GCD(X, Y): A function that calculates the GCD of two given integers X and Y.
max(S): A function that returns the maximum integer in a set S of integers.
sqrt(X): A function that returns the square root of an integer X.
abs(X): A function that returns the absolute value or modulus of an integer X.

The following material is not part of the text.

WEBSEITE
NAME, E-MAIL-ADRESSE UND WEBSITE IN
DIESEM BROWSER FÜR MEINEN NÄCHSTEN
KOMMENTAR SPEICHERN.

X mod Y: X mod Y represents the remainder when X is divided by Y.
Motivation
- An intuitive treatment of Euclidean GCD algorithm starting almost from the first principles
- Use the simplest language (English and Mathematics) that anyone can comprehend; almost an ELI5
- Use visual aids luxuriously
1. Groundwork: Exploring the Relationship Between the Given Integers X and Y
As shown in Figure 1a–1c, X and Y can be related to each other in multiple ways: (a) Y > X/2 (eg., X = 12, Y = 7), (b) Y = X/2 (eg., X = 12, Y = 6), (c) Y < X/2 (eg., X = 12, Y = 3).
1.1 Case 1: Y > X/2
An integer Y can divide an integer X if and only if Y <= X/2. For Y > X/2, there are a few more details discussed below.
1.1.1 Case 1.1: There exists an integer N such that N < Y < X divides both X and Y, but Y != X/N
As shown in Figure 2a, if an integer N < Y < X divides X and Y and is the maximum integer in a set of integers capable of dividing both X and Y, then N = GCD(X, Y). For example, when X = 24 and Y = 18, the set of numbers that can divide both X and Y are S = {1, 2, 3, 6}. N = GCD(24, 18) = max(S) = 6.

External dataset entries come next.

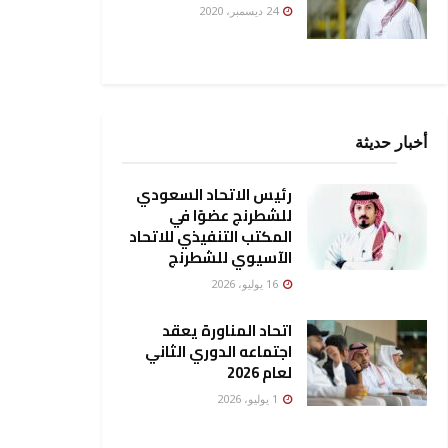
24 ديسمبر، 2020
أخبار حديثة
رئيس الاتحاد السعودي
للشطرنج عضوًا في
المكتب التنفيذي للاتحاد
الآسيوي للشطرنج
16 يوليو، 2026
اتحاد المناورة يعقد
اجتماعه الدوري الثاني
لعام 2026
1 يوليو، 2026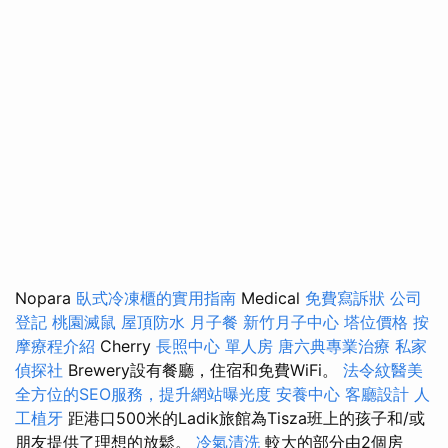
Nopara
臥式冷凍櫃的實用指南
Medical
免費寫訴狀
公司
登記
桃園滅鼠
屋頂防水
月子餐
新竹月子中心
塔位價格
按
摩療程介紹
Cherry
長照中心 單人房
唐六典專業治療
私家
偵探社
Brewery設有餐廳，住宿和免費WiFi。
法令紋醫美
全方位的SEO服務，提升網站曝光度
安養中心
客廳設計
人
工植牙
距港口500米的Ladik旅館為Tisza班上的孩子和/或
朋友提供了理想的放鬆。
冷氣清洗
較大的部分由2個房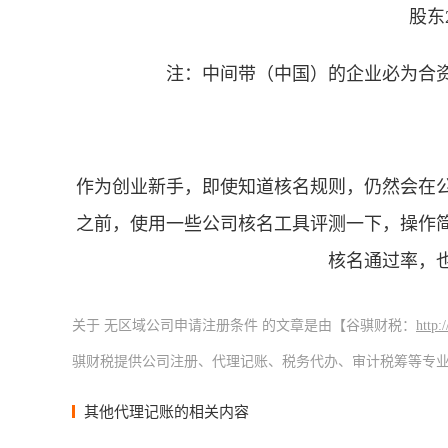
股东
注：中间带（中国）的企业必为合
作为创业新手，即使知道核名规则，仍然会在
之前，使用一些公司核名工具评测一下，操作
核名通过率，
关于 无区域公司申请注册条件 的文章是由【谷骐财税：
http:
骐财税提供公司注册、代理记账、税务代办、审计税筹等专
其他代理记账的相关内容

1.1.2 Case 1.2: There exists no integer N < Y < X that divides both X and Y
This is a trivial case, and there exists no GCD(X, Y).
1.2 Case 2: Y = X/2
Figure 1b clearly shows integers X and Y where Y = X/(N = 2). This is a trivial case and the answer is obvious: GCD(X, Y) = Y. For example, GCD(12, 6) = 6.
1.3 Case 3: Y < X/2
1.3.1 Case 3.1: There exists an integer N such that N > 2 and Y = X/N
This is a trivial case. As shown in Figure 2b, Y is a factor of X. For example, when X = 24 and Y = 6, N = 4. GCD(24, 6) is trivially 6.
1.3.2 Case 3.2: There exists an integer N such that N < Y < X divides both X and Y, but Y != X/N
If an integer N < Y < X divides X and Y and is the maximum integer in a set of integers capable of dividing both X and Y, then N = GCD(X, Y) (Figure 2c). For example, when X = 36 and Y = 8, the set of numbers that can divide X and Y are S = {1, 2, 4}. N = GCD(36, 8) = max(S) = 4.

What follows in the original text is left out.